Records drawn from a dataset:

━━━━━━━━━━━━━━━━

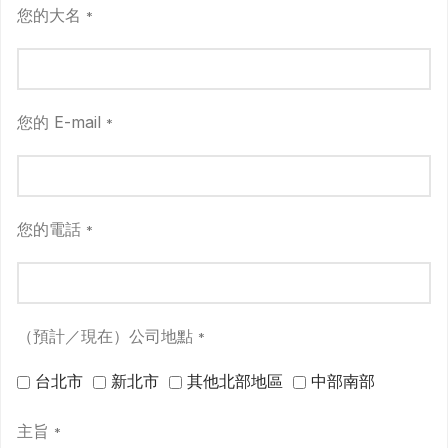
您的大名
*
您的 E-mail
*
您的電話
*
（預計／現在）公司地點
*
台北市
新北市
其他北部地區
中部南部
主旨
*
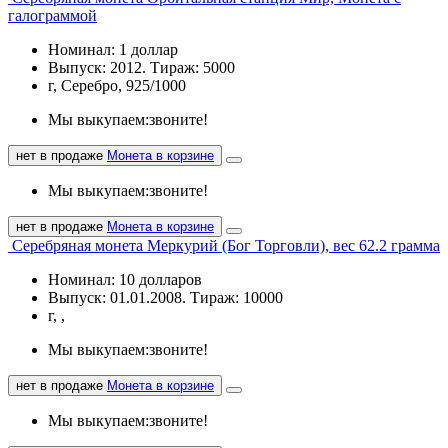
галограммой
Номинал: 1 доллар
Выпуск: 2012. Тираж: 5000
г, Серебро, 925/1000
Мы выкупаем:
звоните!
нет в продаже
Монета в корзине
Мы выкупаем:
звоните!
нет в продаже
Монета в корзине
Серебряная монета Меркурий (Бог Торговли), вес 62.2 грамма
Номинал: 10 долларов
Выпуск: 01.01.2008. Тираж: 10000
г, ,
Мы выкупаем:
звоните!
нет в продаже
Монета в корзине
Мы выкупаем:
звоните!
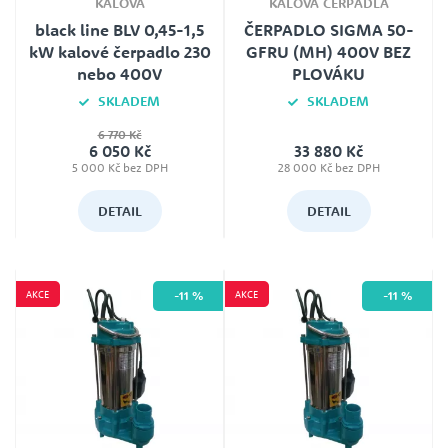
KALOVÁ
KALOVÁ ČERPADLA
black line BLV 0,45-1,5
ČERPADLO SIGMA 50-
kW kalové čerpadlo 230
GFRU (MH) 400V BEZ
nebo 400V
PLOVÁKU
SKLADEM
SKLADEM
6 770 Kč
Jmenovité napětí
Záruka
6 050 Kč
33 880 Kč
230V i 400V (dle typu)
24
5 000 Kč bez DPH
28 000 Kč bez DPH
Jmenovité napětí
400V
DETAIL
DETAIL
Plovák
Ne
AKCE
AKCE
-11 %
-11 %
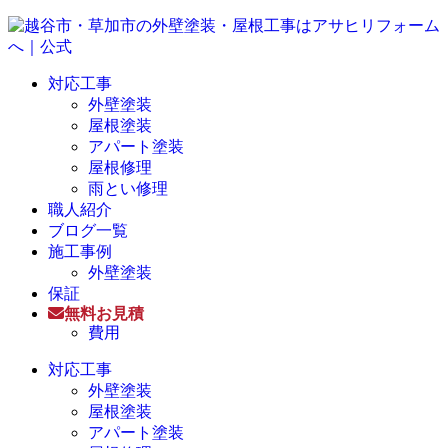
対応工事
外壁塗装
屋根塗装
アパート塗装
屋根修理
雨とい修理
職人紹介
ブログ一覧
施工事例
外壁塗装
保証
無料お見積
費用
対応工事
外壁塗装
屋根塗装
アパート塗装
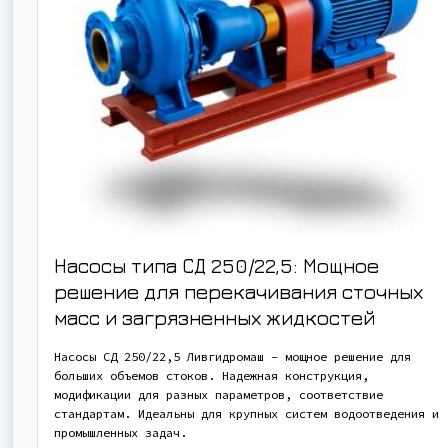
Насосы типа СД 250/22,5: Мощное
решение для перекачивания сточных
масс и загрязненных жидкостей
Насосы СД 250/22,5 Ливгидромаш – мощное решение для
больших объемов стоков. Надежная конструкция,
модификации для разных параметров, соответствие
стандартам. Идеальны для крупных систем водоотведения и
промышленных задач.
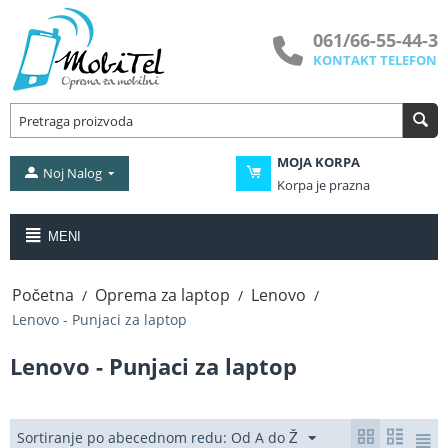
061/66-55-44-3
KONTAKT TELEFON
MOJA KORPA
Noj Nalog
Korpa je prazna
MENI
Početna
Oprema za laptop
Lenovo
/
/
/
Lenovo - Punjaci za laptop
Lenovo - Punjaci za laptop
Sortiranje po abecednom redu: Od A do Ž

━━━━━━━━━━━━━━━━

Restate each record from above word for word, excluding any picture it holds.

## [RESPONSE]
您的大名
*
您的 E-mail
*
您的電話
*
（預計／現在）公司地點
*
台北市
新北市
其他北部地區
中部南部
主旨
*
галограммой
Номинал: 1 доллар
Выпуск: 2012. Тираж: 5000
г, Серебро, 925/1000
Мы выкупаем:
звоните!
нет в продаже
Монета в корзине
Мы выкупаем:
звоните!
нет в продаже
Монета в корзине
Серебряная монета Меркурий (Бог Торговли), вес 62.2 грамма
Номинал: 10 долларов
Выпуск: 01.01.2008. Тираж: 10000
г, ,
Мы выкупаем:
звоните!
нет в продаже
Монета в корзине
Мы выкупаем:
звоните!
KALOVÁ
KALOVÁ ČERPADLA
black line BLV 0,45-1,5
ČERPADLO SIGMA 50-
kW kalové čerpadlo 230
GFRU (MH) 400V BEZ
nebo 400V
PLOVÁKU
SKLADEM
SKLADEM
6 770 Kč
Jmenovité napětí
Záruka
6 050 Kč
33 880 Kč
230V i 400V (dle typu)
24
5 000 Kč bez DPH
28 000 Kč bez DPH
Jmenovité napětí
400V
DETAIL
DETAIL
Plovák
Ne
AKCE
AKCE
-11 %
-11 %
対応工事
外壁塗装
屋根塗装
アパート塗装
屋根修理
雨とい修理
職人紹介
ブログ一覧
施工事例
外壁塗装
保証
無料お見積
費用
対応工事
外壁塗装
屋根塗装
アパート塗装
Насосы типа СД 250/22,5: Мощное
решение для перекачивания сточных
масс и загрязненных жидкостей
Насосы СД 250/22,5 Ливгидромаш – мощное решение для
больших объемов стоков. Надежная конструкция,
модификации для разных параметров, соответствие
стандартам. Идеальны для крупных систем водоотведения и
промышленных задач.
061/66-55-44-3
KONTAKT TELEFON
MOJA KORPA
Noj Nalog
Korpa je prazna
MENI
Početna
Oprema za laptop
Lenovo
/
/
/
Lenovo - Punjaci za laptop
Lenovo - Punjaci za laptop
Sortiranje po abecednom redu: Od A do Ž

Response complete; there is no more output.